I have come across the composer Arthur Foote before and was struck by how much I enjoyed his music. This work confirms those feelings. The Two Pieces bear the titles Night Piece and Scherzo and are understandably among his most popular works. Night Piece is a simple title as befits a work that is as beautifully simple as it is simply beautiful. Long and flowing melodic lines led by mellifluous sounds from the flute are accompanied by the quartet. Then a gorgeous theme emanates from the violin which picks up the lead. The work ends with the five instruments together.
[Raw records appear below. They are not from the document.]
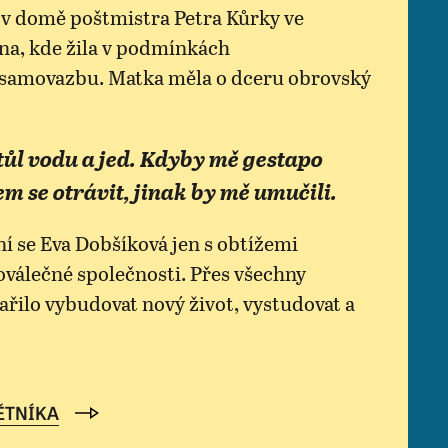
a v domě poštmistra Petra Kůrky ve
na, kde žila v podmínkách
 samovazbu. Matka měla o dceru obrovský
tůl vodu a jed. Kdyby mě gestapo
em se otrávit, jinak by mě umučili.
ní se Eva Dobšíková jen s obtížemi
oválečné společnosti. Přes všechny
dařilo vybudovat nový život, vystudovat a
ĚTNÍKA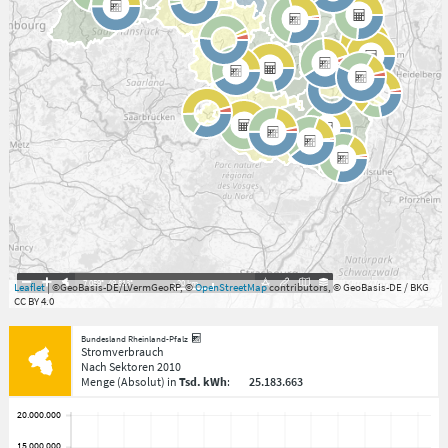
7.059°
,
49.813°
20
km
Leaflet
| ©GeoBasis-DE/LVermGeoRP, ©
OpenStreetMap
contributors, © GeoBasis-DE / BKG
CC BY 4.0
Bundesland Rheinland-Pfalz
Stromverbrauch
Nach Sektoren
2010
Menge
(Absolut)
in
Tsd. kWh
:
25.183.663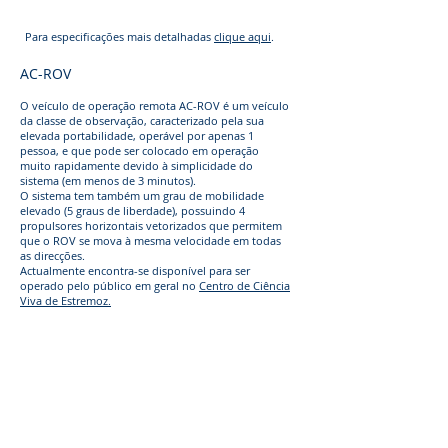
Para especificações mais detalhadas
clique aqui
.
AC-ROV
O veículo de operação remota AC-ROV é um veículo
da classe de observação, caracterizado pela sua
elevada portabilidade, operável por apenas 1
pessoa, e que pode ser colocado em operação
muito rapidamente devido à simplicidade do
sistema (em menos de 3 minutos).
O sistema tem também um grau de mobilidade
elevado (5 graus de liberdade), possuindo 4
propulsores horizontais vetorizados que permitem
que o ROV se mova à mesma velocidade em todas
as direcções.
Actualmente encontra-se disponível para ser
operado pelo público em geral no
Centro de Ciência
Viva de Estremoz.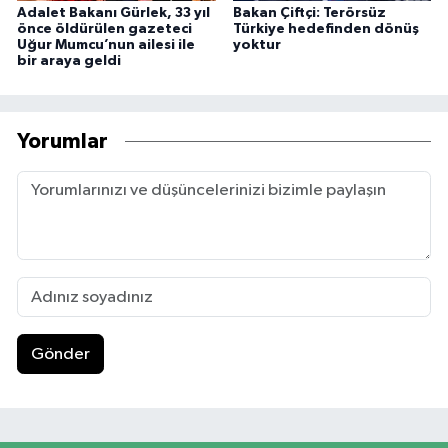
Adalet Bakanı Gürlek, 33 yıl
Bakan Çiftçi: Terörsüz
önce öldürülen gazeteci
Türkiye hedefinden dönüş
Uğur Mumcu’nun ailesi ile
yoktur
bir araya geldi
Yorumlar
Gönder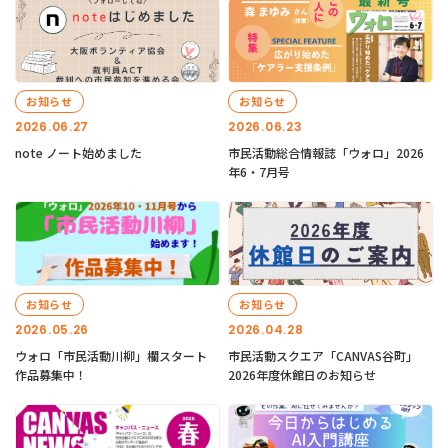
お知らせ
お知らせ
2026.06.27
2026.06.23
note ノート始めました
市民活動総合情報誌「ウォロ」2026
年6・7月号
お知らせ
お知らせ
2026.05.26
2026.04.28
ウォロ「市民活動川柳」欄スタート
市民活動スクエア「CANVAS谷町」
作品募集中！
2026年度休館日のお知らせ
Scherzo begins with a Dvořákian dumka which then leads into a dialogue among the instruments before a return to another dance-like theme. Foote was resolute in pursuing his own internal musical dictates resisting any pressure to conform to the current trends of his era. His music has deservedly achieved its status as incorporating the best tenets of American music; freedom and innovation.
 
If Joan Tower is known as “one of the most successful woman composers of all time” then surely Amy Beach must be another and she was the first American woman to compose any large-scale symphonic works and wrote over 300 works in total. Having to triumph over the constraints placed upon her first by an overbearing family and then by an arranged marriage to a surgeon 25 years her senior, Amy Beach, who took back her maiden name of Cheney after her husband died, wrote music that has endured and is becoming even better known today as more discs of her music appear. Her Theme and Variations, Op.80 is based, so I read in the booklet, on one of her own melodies, An Indian Lullaby which is treated to six variations and ends with a coda. The premise is that the women’s voices in the original implore the “forest breeze to lull the child to sleep with the soothing scent of pine needles”. The music is ravishing, with the flute playing the principle role though the other instruments do get their moments too, especially the cello, which has some achingly beautiful passages, particularly in variation number 5. Everything of Amy Beach that I have heard I have really enjoyed and this is another example of her huge talent. Women composers today are certainly more fortunate in their freedom to express themselves though it will still be a greater struggle for them than for men which is why they have to strive to be better than men - which often they are! - and Amy Beach is a shining example of those efforts. Her music is certainly up there with the best composed at the time and which has rightfully remained both successful and popular.
 
This is a wonderful disc and the music is brilliantly played by five highly talented musicians and Joan Tower herself is quoted as saying that flautist Carol Wincenc “could make Three Blind Mice sound like it came from Heaven!!” I must concur; she is one of a growing number of superb flautists making a name for themselves and encouraging composers to write music for them that further expands the repertoire which is a win-win situation for us all.